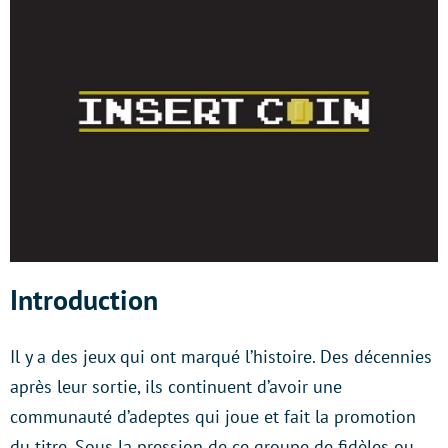
Introduction
Il y a des jeux qui ont marqué l’histoire. Des décennies
après leur sortie, ils continuent d’avoir une
communauté d’adeptes qui joue et fait la promotion
du titre. Sous la pression de ce groupe de fidèles ou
● ● ● ● ●
Word-for-word output of the material above is needed, with the pictures left out.

**RESPONSE TO THE TASK**
Introduction
Il y a des jeux qui ont marqué l’histoire. Des décennies
après leur sortie, ils continuent d’avoir une
communauté d’adeptes qui joue et fait la promotion
du titre. Sous la pression de ce groupe de fidèles ou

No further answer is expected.